▶ **AVAILABLE DATA**:
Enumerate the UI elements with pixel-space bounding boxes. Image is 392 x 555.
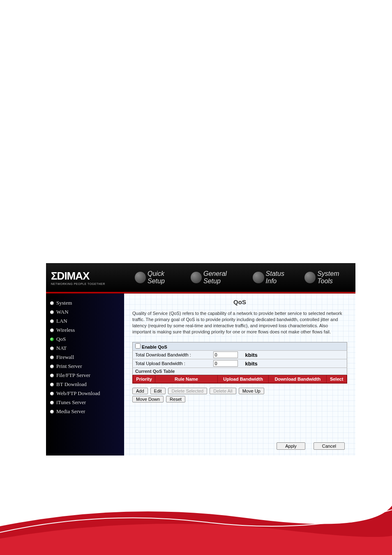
download-bandwidth-label: Total Download Bandwidth : [133,351,211,359]
globe-icon [135,272,146,283]
sidebar-item-label: BT Download [56,381,87,388]
sidebar: System WAN LAN Wireless QoS NAT Firewall… [46,294,124,456]
bullet-icon [50,410,54,414]
globe-icon [191,272,202,283]
sidebar-item-web-ftp-download[interactable]: Web/FTP Download [50,389,120,398]
sidebar-item-label: Web/FTP Download [56,390,100,397]
bullet-icon [50,392,54,395]
globe-icon [304,272,316,283]
sidebar-item-firewall[interactable]: Firewall [50,353,120,362]
move-down-button[interactable]: Move Down [132,396,164,402]
sidebar-item-label: Wireless [56,327,75,333]
bullet-icon [50,374,54,377]
sidebar-item-wireless[interactable]: Wireless [50,326,120,335]
check-icon [50,338,54,341]
sidebar-item-label: Print Server [56,363,82,370]
bullet-icon [50,365,54,368]
bullet-icon [50,383,54,386]
edit-button[interactable]: Edit [150,388,166,394]
bullet-icon [50,319,54,323]
sidebar-item-label: QoS [56,336,66,342]
delete-selected-button[interactable]: Delete Selected [168,388,208,394]
sidebar-item-qos[interactable]: QoS [50,335,120,344]
sidebar-item-lan[interactable]: LAN [50,317,120,326]
logo-tagline: NETWORKING PEOPLE TOGETHER [51,282,122,285]
current-qos-table-label: Current QoS Table [133,368,347,375]
sidebar-item-label: Firewall [56,354,74,361]
unit-label: kbits [243,352,258,358]
sidebar-item-nat[interactable]: NAT [50,344,120,353]
col-upload: Upload Bandwidth [217,375,269,383]
col-priority: Priority [133,375,155,383]
tab-label: Status Info [266,270,296,285]
upload-bandwidth-label: Total Upload Bandwidth : [133,359,211,368]
enable-qos-checkbox[interactable] [135,343,141,349]
tab-label: General Setup [203,270,244,285]
bullet-icon [50,347,54,350]
tab-label: Quick Setup [148,270,182,285]
col-download: Download Bandwidth [269,375,327,383]
sidebar-item-label: WAN [56,309,69,315]
page-title: QoS [132,298,347,305]
logo: ΣDIMAX NETWORKING PEOPLE TOGETHER [46,270,122,285]
bullet-icon [50,310,54,314]
sidebar-item-label: Media Server [56,408,85,415]
sidebar-item-system[interactable]: System [50,298,120,308]
move-up-button[interactable]: Move Up [239,388,264,394]
enable-qos-label: Enable QoS [142,345,167,349]
page-description: Quality of Service (QoS) refers to the c… [132,310,347,335]
tab-label: System Tools [317,270,355,285]
tab-quick-setup[interactable]: Quick Setup [135,270,182,285]
delete-all-button[interactable]: Delete All [210,388,236,394]
logo-text: ΣDIMAX [51,270,122,282]
col-rule-name: Rule Name [155,375,218,383]
sidebar-item-itunes-server[interactable]: iTunes Server [50,398,120,407]
footer-decoration [0,485,392,555]
sidebar-item-label: File/FTP Server [56,372,90,379]
sidebar-item-file-ftp-server[interactable]: File/FTP Server [50,371,120,380]
qos-form: Enable QoS Total Download Bandwidth : kb… [132,342,347,384]
download-bandwidth-input[interactable] [213,352,238,358]
reset-button[interactable]: Reset [166,396,185,402]
sidebar-item-media-server[interactable]: Media Server [50,407,120,416]
cancel-button[interactable]: Cancel [314,442,345,450]
sidebar-item-wan[interactable]: WAN [50,308,120,317]
tab-system-tools[interactable]: System Tools [304,270,355,285]
sidebar-item-label: iTunes Server [56,399,86,406]
sidebar-item-label: System [56,300,72,306]
upload-bandwidth-input[interactable] [213,360,238,367]
bullet-icon [50,401,54,405]
bullet-icon [50,328,54,332]
sidebar-item-print-server[interactable]: Print Server [50,362,120,371]
bullet-icon [50,301,54,305]
sidebar-item-label: NAT [56,345,67,352]
unit-label: kbits [243,361,258,367]
apply-button[interactable]: Apply [277,442,305,450]
sidebar-item-label: LAN [56,318,67,324]
bullet-icon [50,356,54,359]
col-select: Select [327,375,347,383]
tab-status-info[interactable]: Status Info [253,270,296,285]
globe-icon [253,272,264,283]
tab-general-setup[interactable]: General Setup [191,270,245,285]
sidebar-item-bt-download[interactable]: BT Download [50,380,120,389]
add-button[interactable]: Add [132,388,148,394]
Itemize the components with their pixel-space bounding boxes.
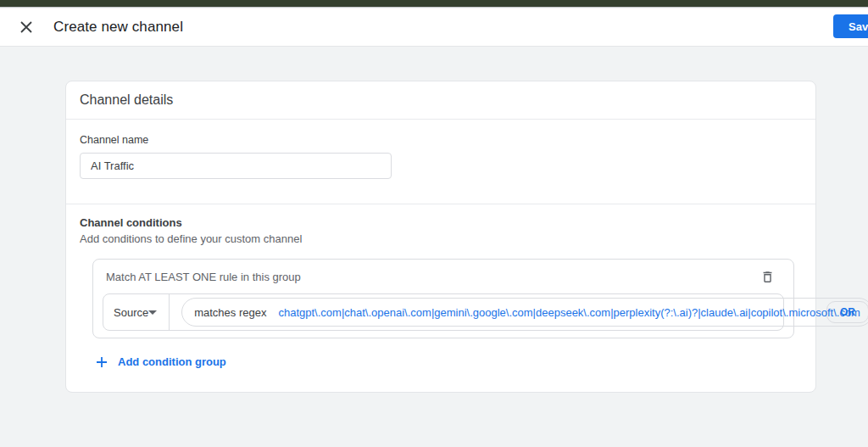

▶ **PROBLEM TO SOLVE**:
Go through the records above. Copy each line in which the string "with" appears.

▶ **YOUR RESPONSE**:
Enumerate the UI elements with pixel-space bounding boxes. Image is 392 x 555.
Itemize the components with their pixel-space bounding boxes.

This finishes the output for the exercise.